Everyone’s arguing about which model is smartest. GPT vs Claude vs Gemini vs whatever dropped this week. Meanwhile, the actual architecture of how AI gets used is quietly converging on three layers - and the most important one is the one getting the least attention.
#The Three Layers
#Layer 1: Base Models
This is where all the hype lives. OpenAI, Anthropic, Google, Meta - spending billions to make models that are incrementally smarter than last quarter’s models. It matters, obviously. But it’s becoming a commodity. The gap between the top models shrinks every release cycle.
If you’re building here, you’re in an arms race with the deepest-pocketed companies on the planet. Good luck.

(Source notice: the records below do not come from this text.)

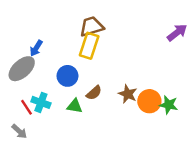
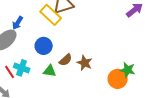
yellow rectangle: (89, 46) -> (51, 15), moved, turned -65
brown star: (128, 94) -> (85, 63), moved
orange circle: (149, 101) -> (118, 79), moved

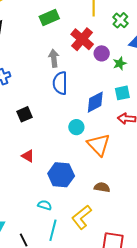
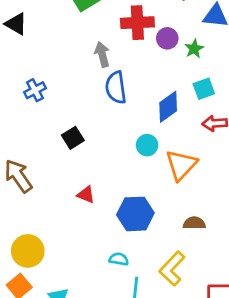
red cross: (82, 39) -> (137, 23), turned -35
orange triangle: (99, 145) -> (181, 165), turned 35

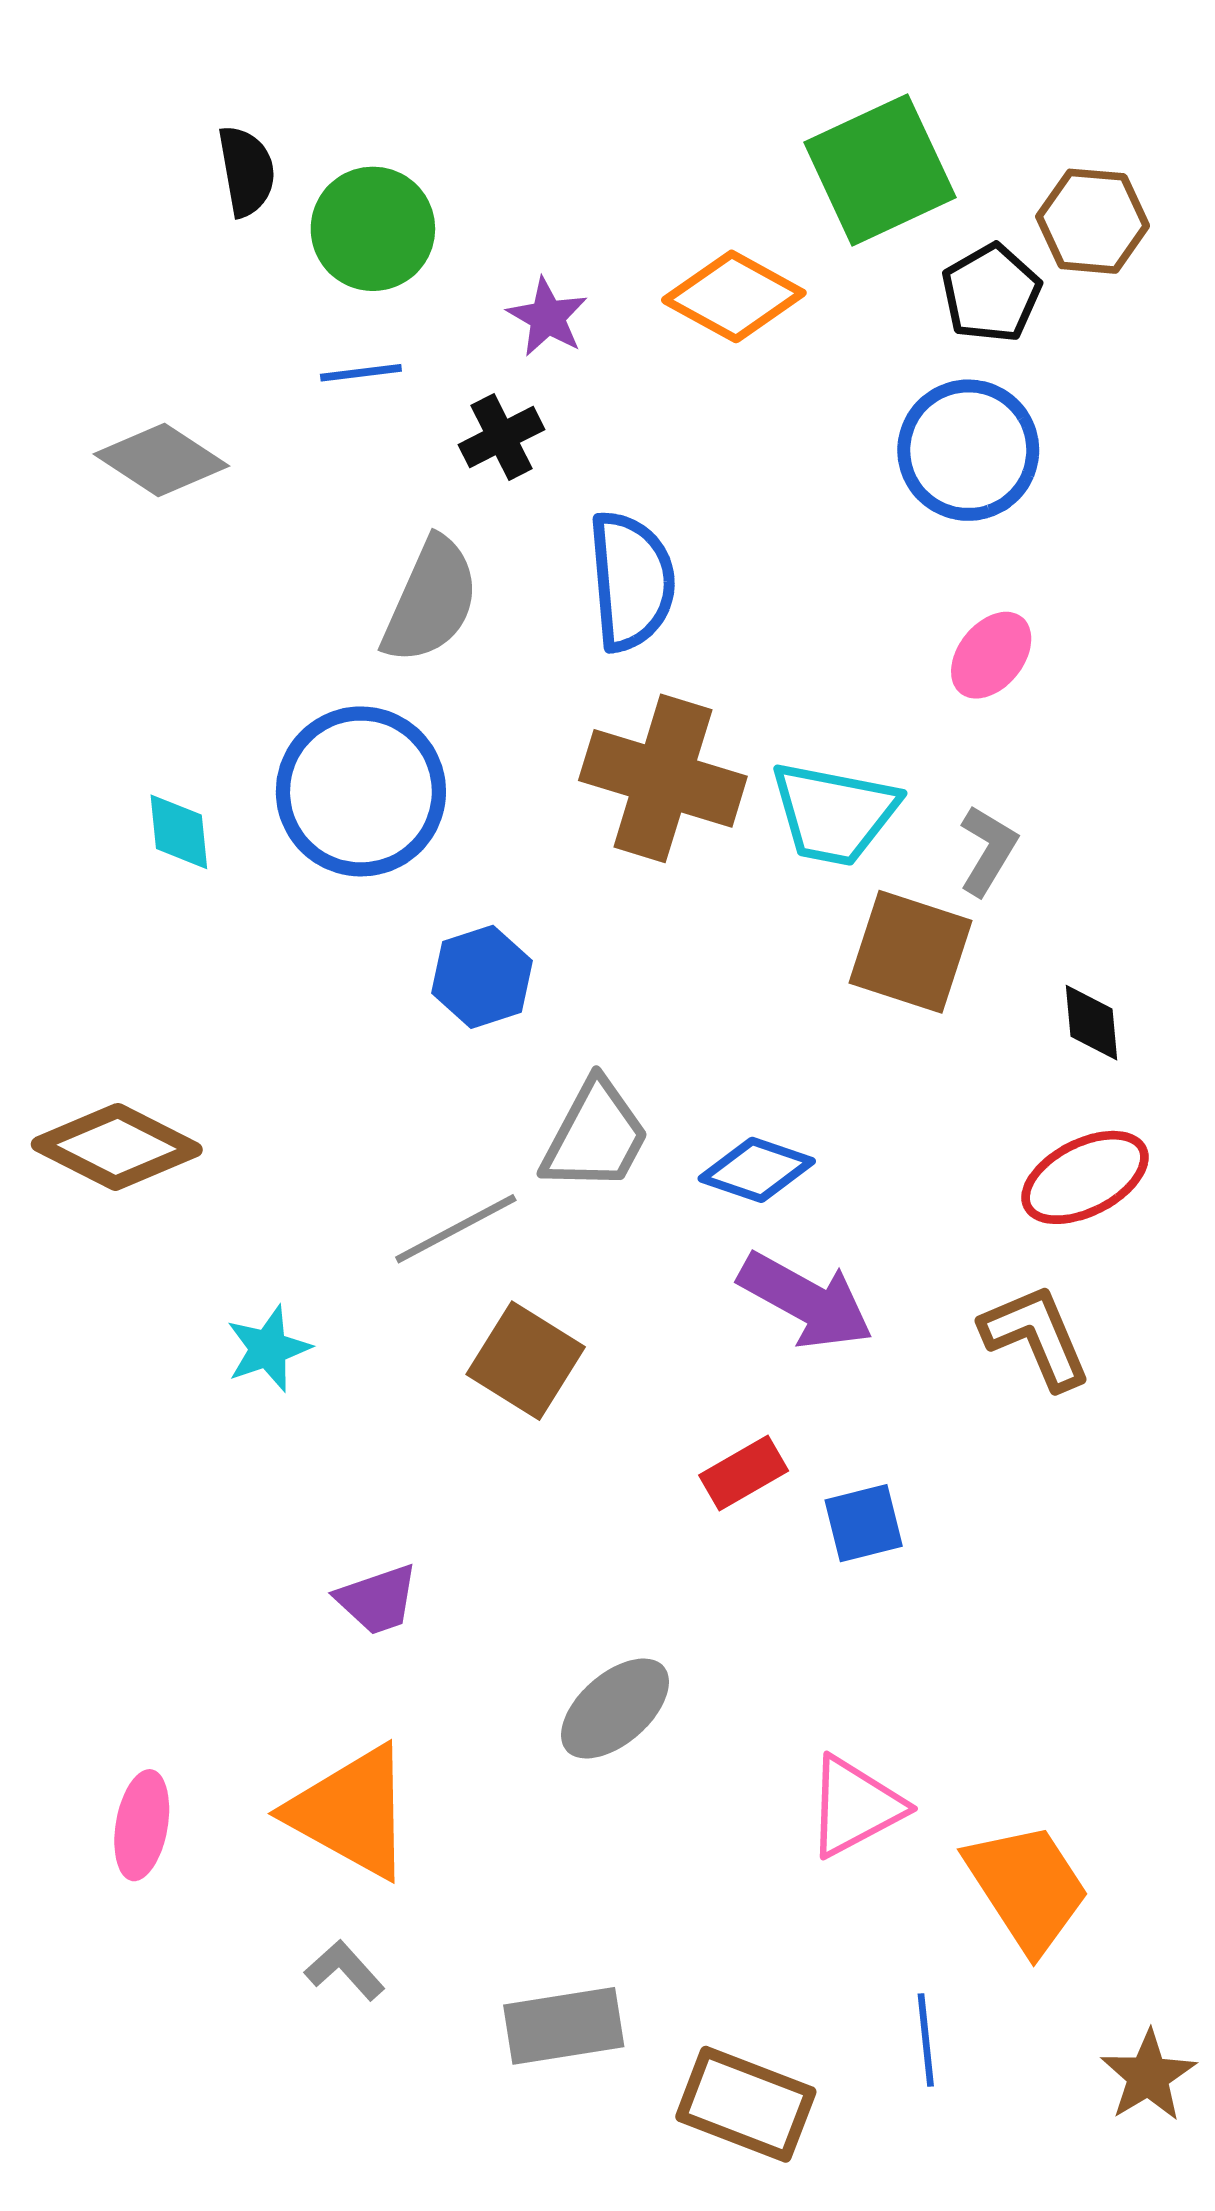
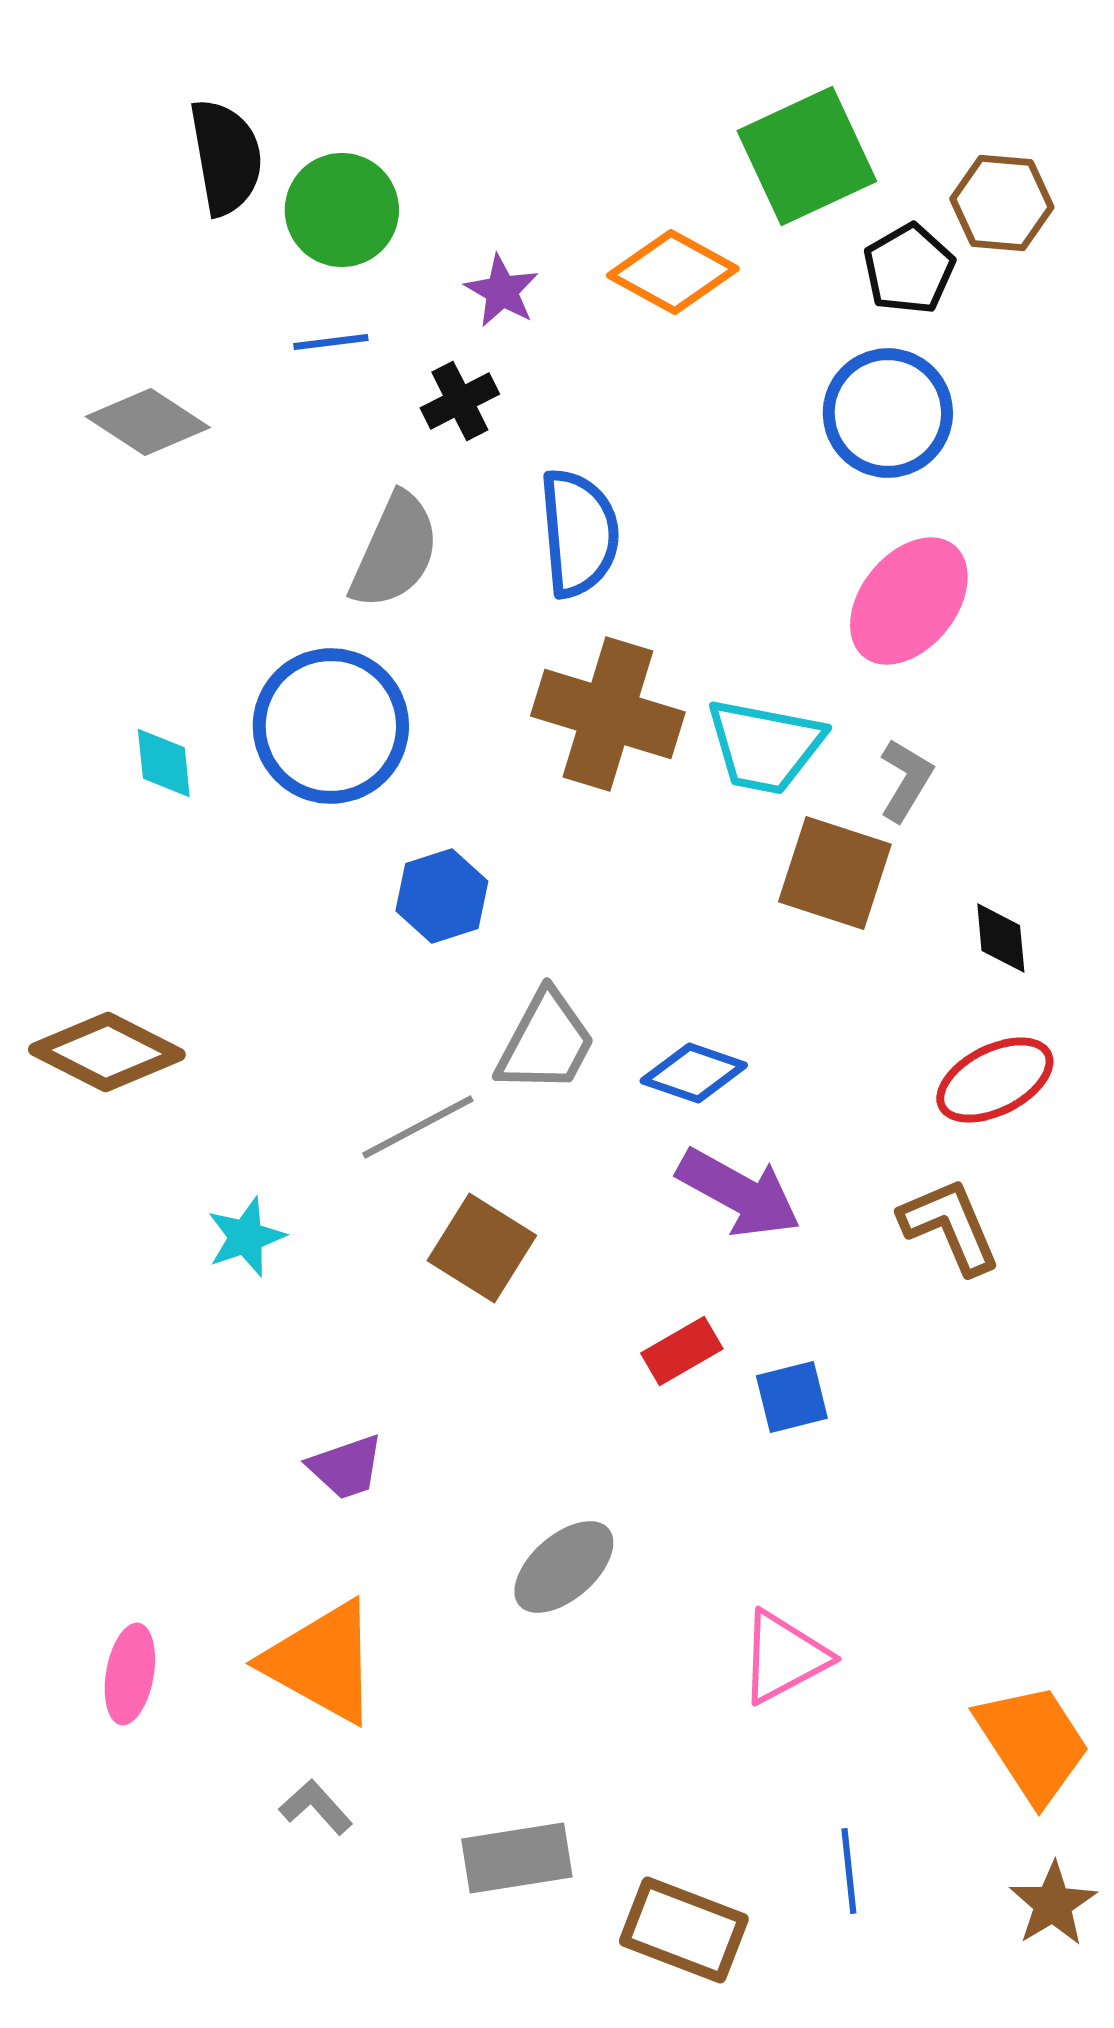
black semicircle: (246, 171) -> (226, 157), size x1.4
pink ellipse: (991, 655) -> (909, 601), size x1.6
orange trapezoid: (1027, 1887) -> (1033, 1743), moved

#Layer 2: Agent Orchestration
This is where things get interesting. How do you take a base model and make it do things? Not just answer questions - actually execute multi-step workflows, coordinate across tools, manage state, handle failures.
This is where tools like OpenClaw, Claude Code, and the broader agent framework ecosystem live. It’s the layer that turns a chatbot into a workforce.
I run my entire operation here. Five agents, each with their own personality and workspace, coordinating across Signal, Discord, and Telegram. They have heartbeats. They spawn sub-agents. They build software while I sleep. That’s orchestration.
#Layer 3: The Cognitive Operating System
This is the one that keeps me up at night.
Layer 3 is control, memory, and routing. It’s the system that decides which agent handles what, remembers context across sessions, and maintains continuity over time. It’s the difference between an agent that helps you today and an agent that knows your entire history, your preferences, your projects, your goals.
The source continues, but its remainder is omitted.